Extracted page text data:

##############################

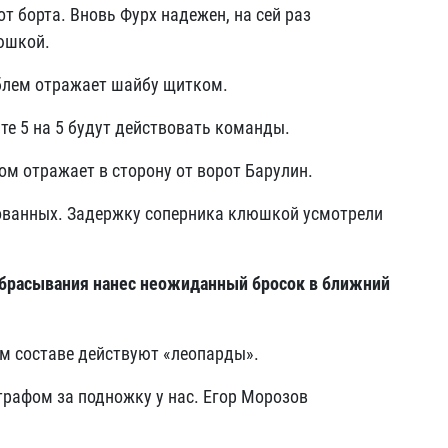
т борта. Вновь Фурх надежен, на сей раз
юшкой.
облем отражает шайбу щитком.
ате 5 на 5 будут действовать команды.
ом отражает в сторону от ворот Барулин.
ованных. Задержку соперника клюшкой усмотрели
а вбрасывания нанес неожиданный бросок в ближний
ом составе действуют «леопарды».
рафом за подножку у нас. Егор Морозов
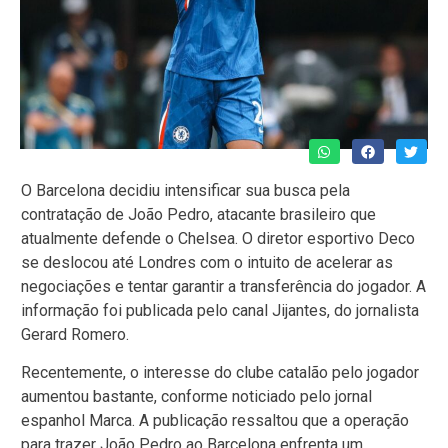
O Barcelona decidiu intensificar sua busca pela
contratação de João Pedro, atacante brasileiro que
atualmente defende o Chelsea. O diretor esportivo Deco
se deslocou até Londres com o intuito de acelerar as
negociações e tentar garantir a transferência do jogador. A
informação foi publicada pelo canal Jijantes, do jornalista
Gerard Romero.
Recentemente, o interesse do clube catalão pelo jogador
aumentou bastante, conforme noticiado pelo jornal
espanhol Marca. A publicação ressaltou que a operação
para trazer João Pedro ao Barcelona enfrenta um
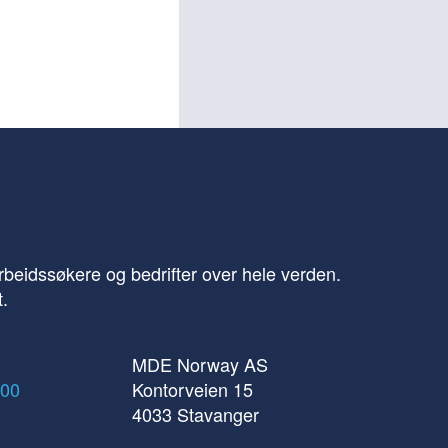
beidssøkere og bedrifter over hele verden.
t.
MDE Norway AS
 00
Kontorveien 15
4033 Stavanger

##############################

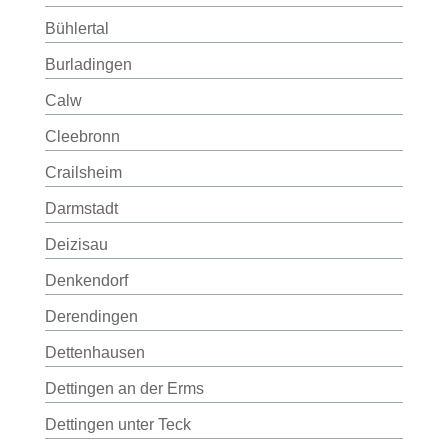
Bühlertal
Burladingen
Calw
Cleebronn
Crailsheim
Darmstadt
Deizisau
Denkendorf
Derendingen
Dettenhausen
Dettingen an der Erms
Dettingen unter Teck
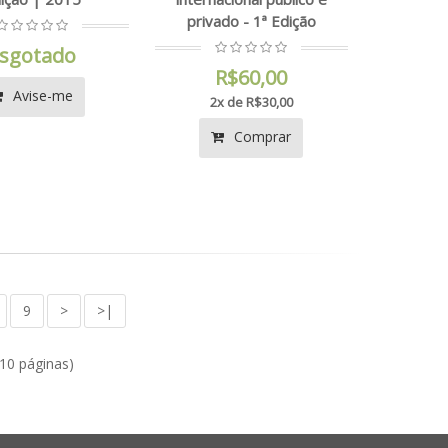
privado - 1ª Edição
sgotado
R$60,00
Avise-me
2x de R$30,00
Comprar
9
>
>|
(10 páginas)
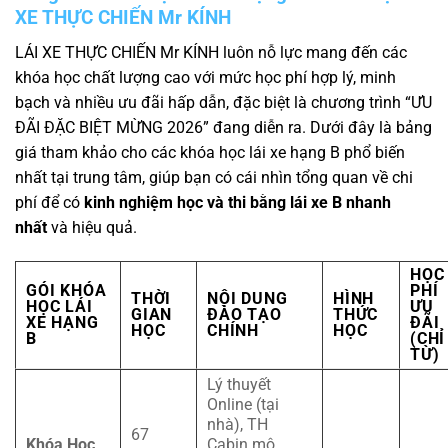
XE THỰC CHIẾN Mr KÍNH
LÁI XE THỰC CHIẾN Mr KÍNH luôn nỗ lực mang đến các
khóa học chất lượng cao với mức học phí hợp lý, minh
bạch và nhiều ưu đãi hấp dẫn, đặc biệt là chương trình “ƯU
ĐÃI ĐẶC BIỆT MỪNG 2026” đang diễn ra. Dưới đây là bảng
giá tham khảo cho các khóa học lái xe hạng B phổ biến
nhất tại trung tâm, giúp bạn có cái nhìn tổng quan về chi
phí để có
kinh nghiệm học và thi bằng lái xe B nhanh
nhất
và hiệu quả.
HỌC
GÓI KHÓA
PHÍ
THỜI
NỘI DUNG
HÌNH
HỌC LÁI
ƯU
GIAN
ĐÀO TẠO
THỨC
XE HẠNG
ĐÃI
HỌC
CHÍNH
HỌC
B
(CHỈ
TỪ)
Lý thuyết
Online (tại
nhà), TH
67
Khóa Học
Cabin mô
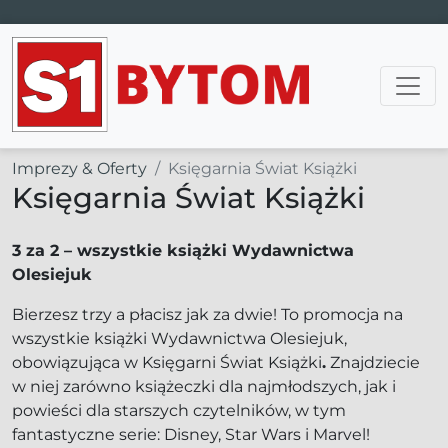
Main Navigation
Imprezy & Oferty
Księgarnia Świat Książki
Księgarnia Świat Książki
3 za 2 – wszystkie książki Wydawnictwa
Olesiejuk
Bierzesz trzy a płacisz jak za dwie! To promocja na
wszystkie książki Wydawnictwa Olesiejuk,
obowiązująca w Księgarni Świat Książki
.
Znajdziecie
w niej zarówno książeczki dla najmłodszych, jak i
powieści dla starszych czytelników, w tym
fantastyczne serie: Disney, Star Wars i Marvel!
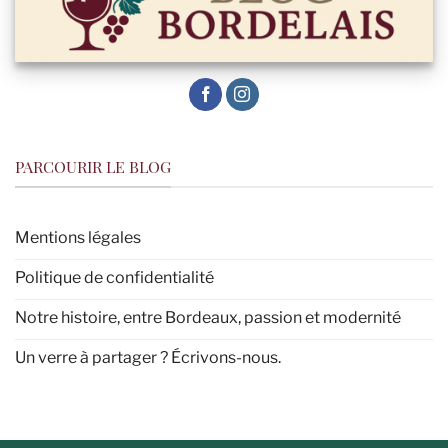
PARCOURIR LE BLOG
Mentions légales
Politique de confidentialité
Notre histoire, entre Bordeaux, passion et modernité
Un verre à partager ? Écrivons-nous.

##############################

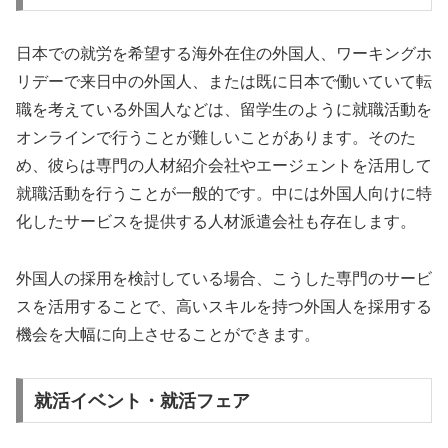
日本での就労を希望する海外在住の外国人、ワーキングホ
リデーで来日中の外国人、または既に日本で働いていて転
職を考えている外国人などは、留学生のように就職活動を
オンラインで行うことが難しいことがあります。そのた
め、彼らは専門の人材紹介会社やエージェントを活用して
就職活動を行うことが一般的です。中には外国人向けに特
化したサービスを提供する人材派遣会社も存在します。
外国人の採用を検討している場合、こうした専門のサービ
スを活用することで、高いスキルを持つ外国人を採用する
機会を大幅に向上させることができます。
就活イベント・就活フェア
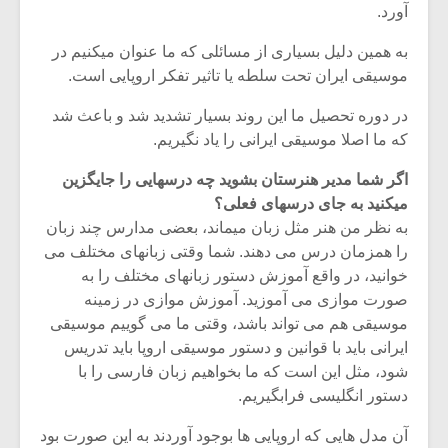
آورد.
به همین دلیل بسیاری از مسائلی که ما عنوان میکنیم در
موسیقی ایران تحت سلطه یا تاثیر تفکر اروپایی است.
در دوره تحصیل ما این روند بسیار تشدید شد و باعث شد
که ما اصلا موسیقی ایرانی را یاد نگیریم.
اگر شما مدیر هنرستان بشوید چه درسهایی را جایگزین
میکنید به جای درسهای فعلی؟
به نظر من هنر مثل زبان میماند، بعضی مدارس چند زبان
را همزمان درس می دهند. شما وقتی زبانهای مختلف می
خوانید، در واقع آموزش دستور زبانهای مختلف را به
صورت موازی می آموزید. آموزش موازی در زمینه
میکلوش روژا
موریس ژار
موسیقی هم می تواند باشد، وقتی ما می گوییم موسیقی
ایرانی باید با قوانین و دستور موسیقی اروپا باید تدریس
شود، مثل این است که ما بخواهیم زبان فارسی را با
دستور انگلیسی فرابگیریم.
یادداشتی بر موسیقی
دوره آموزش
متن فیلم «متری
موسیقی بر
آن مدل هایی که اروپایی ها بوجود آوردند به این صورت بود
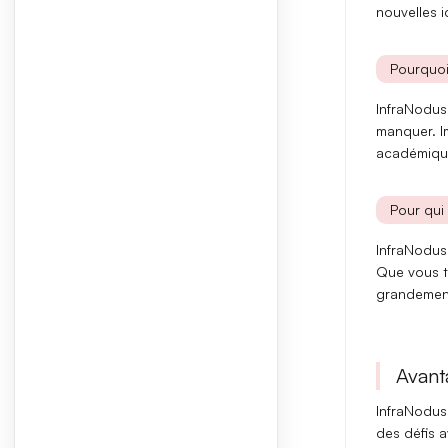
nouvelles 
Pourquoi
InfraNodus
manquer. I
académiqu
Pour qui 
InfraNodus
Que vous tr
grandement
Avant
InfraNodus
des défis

##############################

Return only those lines of the records that contain the string "مختلف".

را همزمان درس می دهند. شما وقتی زبانهای مختلف می
خوانید، در واقع آموزش دستور زبانهای مختلف را به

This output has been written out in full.